Naples, Florida is a special place. I was there in 1973, and told, "There is a woman who lives here, and she's so rich she's built a house out back for her cats." Naples is where several people were destined when the COMAIR plane crashed at the Bluegrass airport, 2006 not long after Tommy Schlette was found dead in Grant, Florida. At least two who died, didn't normally fly out of Kentucky on a Sunday morning - Charles Lykins and Tim Snoddy.

Naples is the home of road baron Leonard Lawson's son; and it's also where attorney and preacher, Mike Conover of Kentucky spends his winters, as a preacher. His sons ran Quality Quarters motel where I first was dropped in Richmond, Kentucky and then moved on to run Conover's nursing home in Harrodsburg. One of them was rumored recently caught involved with drugs in the apartment above Conover's Kentucky Cowboy Church at the old Opera House.

More than one person had tried to lure me to Florida from Kentucky but I knew better than to go there. It's been filled with crime and the potential for it with thousands of miles of boat docks since I was there in the 1970's. Folks must retire in Florida for more than one reason. Even in 1973 it was protecting criminals.

So when I went to Richmond, Kentucky to speak with the folks at Criminal Justice training, I was actually returning some things that had been stolen by drywall workers, including Elmer Begley who was employed by Mr. Prewitt. At first Criminal Justice said they'd send someone out to pick up the belongings, but then asked that I drive the stolen goods there, personally.

They thanked me, shook my hand, took my picture holding up the stolen shirt, and sent me home believing they would clean up the area where I'd experienced so many horrors with my animals. I had given them stacks of papers of information, and all I'd been suffering.

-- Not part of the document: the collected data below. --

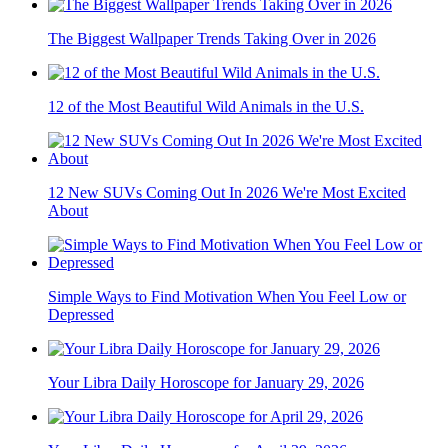
The Biggest Wallpaper Trends Taking Over in 2026
12 of the Most Beautiful Wild Animals in the U.S.
12 New SUVs Coming Out In 2026 We're Most Excited
About
Simple Ways to Find Motivation When You Feel Low or
Depressed
Your Libra Daily Horoscope for January 29, 2026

Nothing ever happened, and the locals kept up with the sabotage and horrors.

Since the year was 2001 and none of my problems stopped after speaking with those authorities, I figured they were involved in the crimes, any investigations had been quashed, or both. After reading that John Bizzack headed Criminal Justice, and the book "the Bluegrass Conspiracy," there wasn't a doubt in my mind.

I'd called a year or so later and asked for Detective Jude, whom I'd spoken with personally in the visit. He had retired.

When a police organization acts as though it's taking a cause, and tackling crime, and then doesn't it will lead a person to keep quiet believing an underground investigation is ongoing. It's just another tactic, and I'd experienced so many with respect to the justice system and "the law," I'd come to believe this country is and was and will continue to be: a Narco Republic.

At the onset of my Kentucky experience a female attorney had warned me, "You be very, very careful. There are attorneys in Kentucky who will get you killed." She was leaving the state, and I recall thinking to myself, "Lawyers get folks killed?" It was another astonishment after being a corporate wife and removed from the "real world" for 23 years.

Twelve years later, and twelve years older, and twelve years sicker, my Mother would say, "Live, and learn."